I left them camped on the outskirts of the village, and walked home by myself. Malka met me first. She smelled me before I even reached Simon and Elsie's tavern, and she came running and crashed into my legs and knocked me over, and then pinned me down with her paws on my shoulders, and kept licking my face until I had to nip her nose to make her let me up and run to the house with me. My father was out with the flock, but my mother and Wilfrid were there, and they grabbed me and nearly strangled me, and they cried over me — rotten, stupid Wilfrid too! — because everyone had been so certain that I'd been taken and eaten by the griffin. After that, once she got done crying, my mother spanked me for running off in Uncle Ambrose's cart without telling anyone, and when my father came in, he spanked me all over again. But I didn't mind.

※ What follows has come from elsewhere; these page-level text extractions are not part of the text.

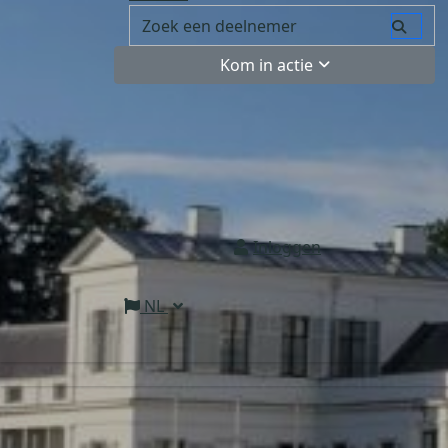
Kom in actie
Inloggen
NL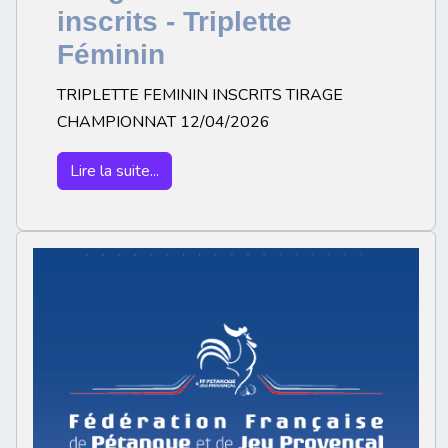
inscrits - Triplette
Féminin
TRIPLETTE FEMININ INSCRITS TIRAGE
CHAMPIONNAT 12/04/2026
Lire la suite...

I told them I'd seen King Lir in person, and been in his castle, and I said what Schmendrick had told me to say, but nobody was much cheered by it. My father just sat down and grunted, "Oh, aye — another great warrior for our comfort and the griffin's dessert. Your bloody king won't ever come here his bloody self, you can be sure of that." My mother reproached him for talking like that in front of Wilfrid and me, but he went on, "Maybe he cared about places like this, people like us once, but he's old now, and old kings only care who's going to be king after them. You can't tell me anything different."

I wanted more than anything to tell him that King Lir was here, less than half a mile from our doorstep, but I didn't, and not only because Schmendrick had told me not to. I wasn't sure what the king might look like, white-haired and shaky and not here all the time, to people like my father. I wasn't sure what he looked like to me, for that matter. He was a lovely, dignified old man who told wonderful stories, but when I tried to imagine him riding alone into the Midwood to do battle with a griffin, a griffin that had already eaten his best knights…to be honest, I couldn't do it. Now that I'd actually brought him all the way home with me, as I'd set out to do, I was suddenly afraid that I'd drawn him to his death. And I knew I wouldn't ever forgive myself if that happened.

I wanted so much to see them that night, Schmendrick and Molly and the king. I wanted to sleep out there on the ground with them, and listen to their talk, and then maybe I'd not worry so much about the morning. But of course there wasn't a chance of that. My family would hardly let me out of their sight to wash my face. Wilfrid kept following me around, asking endless questions about the castle, and my father took me to Catania, who had me tell the whole story over again, and agreed with him that whomever the king had sent this time wasn't likely to be any more use than the others had been. And my mother kept feeding me and scolding me and hugging me, all more or less at the same time. And then, in the night, we heard the griffin, making that soft, lonely, horrible sound it makes when it's hunting. So I didn't get very much sleep, between one thing and another.